--- DATA TO EXAMINE Enclosed Below ---

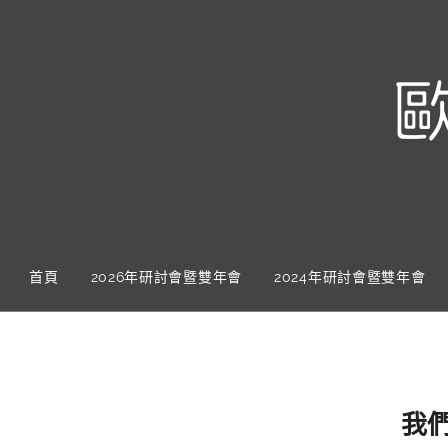
首頁
2026年研討會暨雙年會
2024年研討會暨雙年會
我們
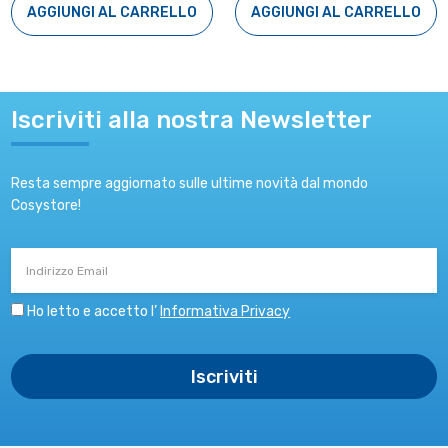
AGGIUNGI AL CARRELLO
AGGIUNGI AL CARRELLO
Iscriviti alla nostra Newsletter
Resta sempre aggiornato sulle ultime novità dal mondo
Cosystore!
Indirizzo
Email
Ho letto e accetto l’
Informativa Privacy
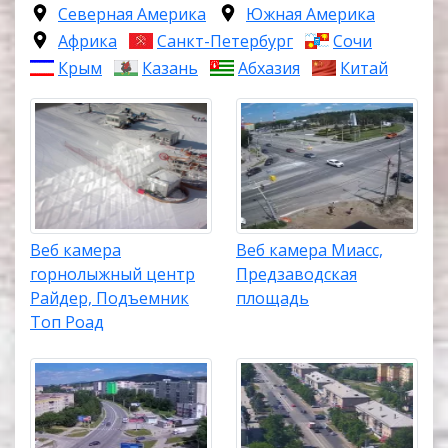
Северная Америка
Южная Америка
Африка
Санкт-Петербург
Сочи
Крым
Казань
Абхазия
Китай
Веб камера
Веб камера Миасс,
горнолыжный центр
Предзаводская
Райдер, Подъемник
площадь
Топ Роад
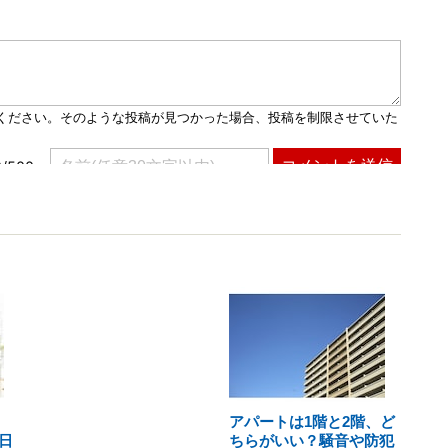
アパートは1階と2階、ど
日
ちらがいい？騒音や防犯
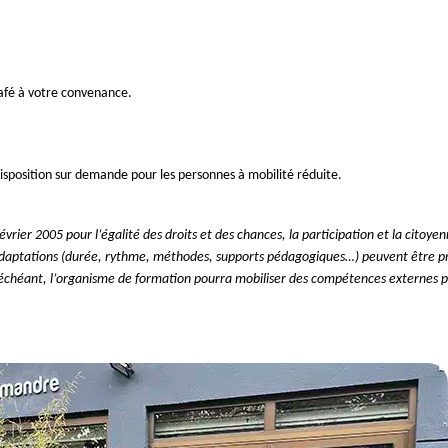
café à votre convenance.
isposition sur demande pour les personnes à mobilité réduite.
rier 2005 pour l’égalité des droits et des chances, la participation et la citoye
 adaptations (durée, rythme, méthodes, supports pédagogiques…) peuvent être pr
 échéant, l’organisme de formation pourra mobiliser des compétences externes p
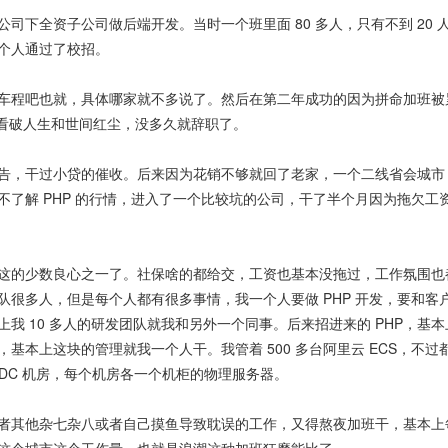
司下全资子公司做后端开发。当时一个班里面 80 多人，只有不到 20 
个人通过了校招。
车程吧也就，具体哪家就不多说了。然后在第二年成功的因为拼命加班被累
后看破人生和世间红尘，没多久就辞职了。
告，干过小贷的催收。后来因为花销不够就回了老家，一个二线省会城市
不了解 PHP 的行情，进入了一个比较坑的公司，干了半个月因为拖欠工
这的少数良心之一了。社保啥的都给交，工资也基本没拖过，工作氛围也
队很多人，但是每个人都有很多事情，我一个人要做 PHP 开发，要和客
的算上我 10 多人的研发团队就我和另外一个同事。后来招进来的 PHP，基
不懂，基本上这块的管理就我一个人干。我管着 500 多台阿里云 ECS，不过
个 IDC 机房，每个机房各一个机柜的物理服务器。
者其他杂七杂八或者自己摸鱼导致耽误的工作，又得熬夜加班干，基本上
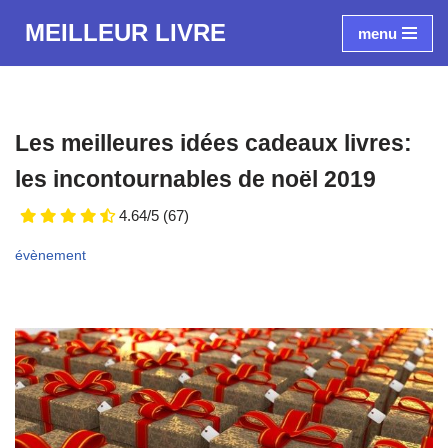
MEILLEUR LIVRE
menu
Aller
au
contenu
Les meilleures idées cadeaux livres:
les incontournables de noël 2019
4.64/5
(67)
évènement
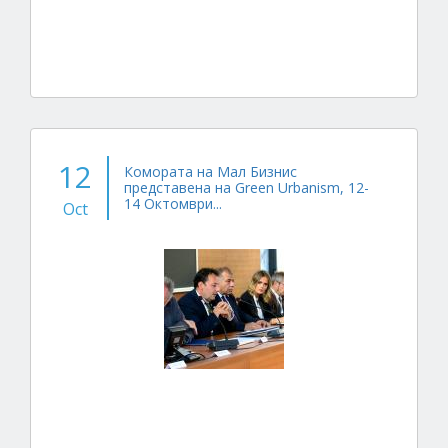
12
Комората на Мал Бизнис
представена на Green Urbanism, 12-
14 Октомври...
Oct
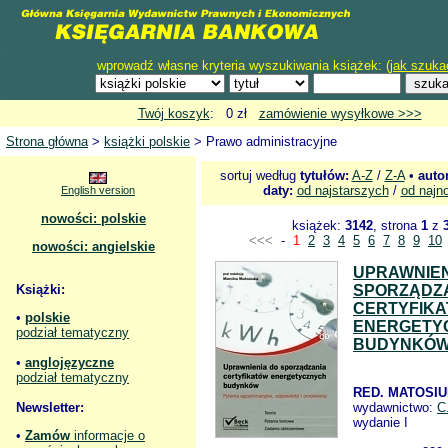
wprowadź własne kryteria wyszukiwania książek: (
jak szuka
Twój koszyk
: 0 zł
zamówienie wysyłkowe >>>
Strona główna
>
książki polskie
> Prawo administracyjne
sortuj według
tytułów:
A-Z
/
Z-A
•
auto
daty:
od najstarszych
/
od najn
English version
nowości: polskie
książek:
3142
, strona
1
z
<<<
-
1
2
3
4
5
6
7
8
9
10
nowości: angielskie
UPRAWNIEN
Książki:
SPORZĄDZ
CERTYFIK
•
polskie
ENERGETY
podział tematyczny
BUDYNKÓW
•
anglojęzyczne
podział tematyczny
RED. MATOSIU
Newsletter:
wydawnictwo:
C
wydanie I
•
Zamów
informacje o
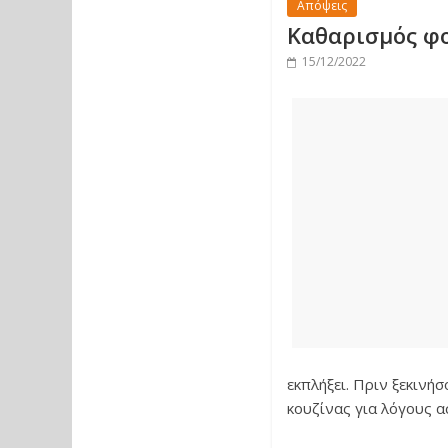
Απόψεις
Καθαρισμός φο
15/12/2022
εκπλήξει. Πριν ξεκινή
κουζίνας για λόγους α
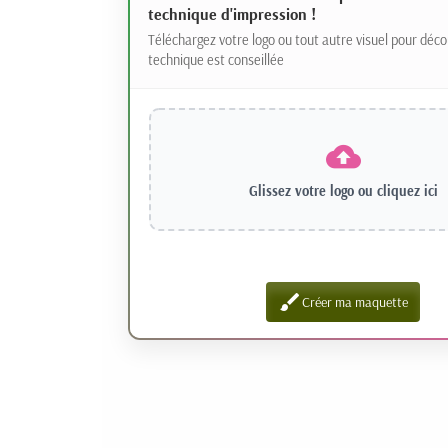
technique d'impression !
Téléchargez votre logo ou tout autre visuel pour déco
technique est conseillée
Glissez votre logo ou
cliquez ici
brush
Créer ma maquette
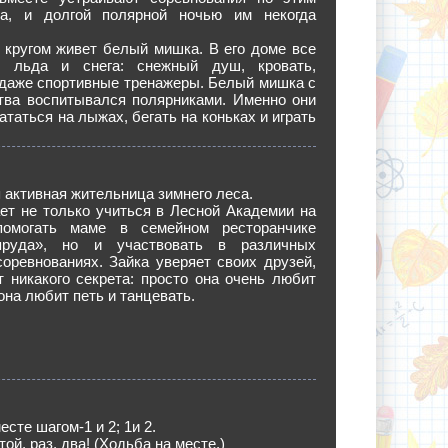
а, и долгой полярной ночью им некогда
 кругом живет белый мишка. В его доме все
о льда и снега: снежный душ, кровать,
 даже спортивные тренажеры. Белый мишка с
ства воспитывался полярниками. Именно они
ататься на лыжах, бегать на коньках и играть
я активная жительница зимнего леса.
ет не только учиться в Лесной Академии на
помогать маме в семейном ресторанчике
пруда», но и участвовать в различных
оревнованиях. Зайка уверяет своих друзей,
т никакого секрета: просто она очень любит
она любит петь и танцевать.
есте шагом-1 и 2; 1и 2.
ой, раз, два! (Ходьба на месте.)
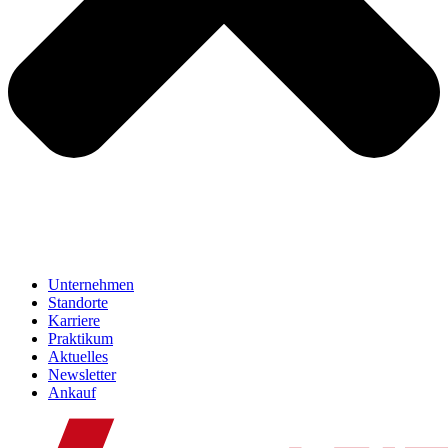
Unternehmen
Standorte
Karriere
Praktikum
Aktuelles
Newsletter
Ankauf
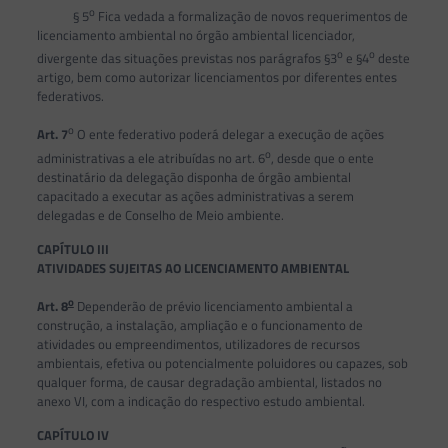
o
§ 5
Fica vedada a formalização de novos requerimentos de
licenciamento ambiental no órgão ambiental licenciador,
o
o
divergente das situações previstas nos parágrafos §3
e §4
deste
artigo, bem como autorizar licenciamentos por diferentes entes
federativos.
o
Art. 7
O ente federativo poderá delegar a execução de ações
o
administrativas a ele atribuídas no art. 6
, desde que o ente
destinatário da delegação disponha de órgão ambiental
capacitado a executar as ações administrativas a serem
delegadas e de Conselho de Meio ambiente.
CAPÍTULO III
ATIVIDADES SUJEITAS AO LICENCIAMENTO AMBIENTAL
o
Art.
8
Dependerão de prévio licenciamento ambiental a
construção, a instalação, ampliação e o funcionamento de
atividades ou empreendimentos, utilizadores de recursos
ambientais, efetiva ou potencialmente poluidores ou capazes, sob
qualquer forma, de causar degradação ambiental, listados no
anexo VI, com a indicação do respectivo estudo ambiental.
CAPÍTULO IV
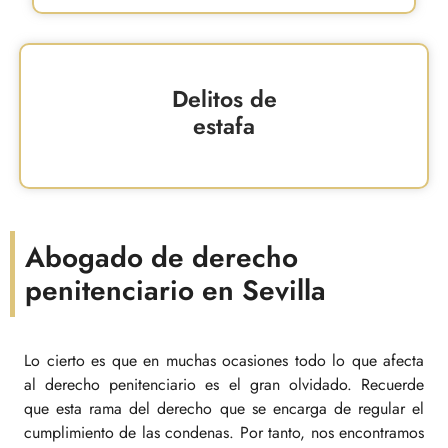
Delitos de
estafa
Abogado de derecho
penitenciario en Sevilla
Lo cierto es que en muchas ocasiones todo lo que afecta
al derecho penitenciario es el gran olvidado. Recuerde
que esta rama del derecho que se encarga de regular el
cumplimiento de las condenas. Por tanto, nos encontramos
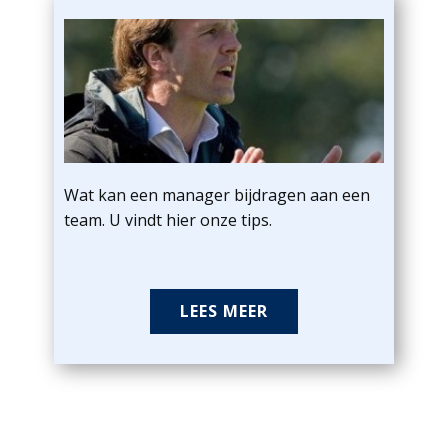
Wat kan een manager bijdragen aan een
team. U vindt hier onze tips.
LEES MEER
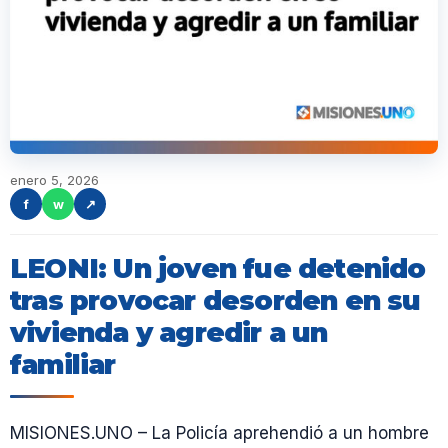
enero 5, 2026
f
w
↗
LEONI: Un joven fue detenido
tras provocar desorden en su
vivienda y agredir a un
familiar
MISIONES.UNO – La Policía aprehendió a un hombre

--- End of Enclosed DATA TO EXAMINE ---

THE PROBLEM:
Scan the listing above for the word "nowości" and copy every line that holds it.

RESULT OF THIS EXERCISE:
nowości: polskie
nowości: angielskie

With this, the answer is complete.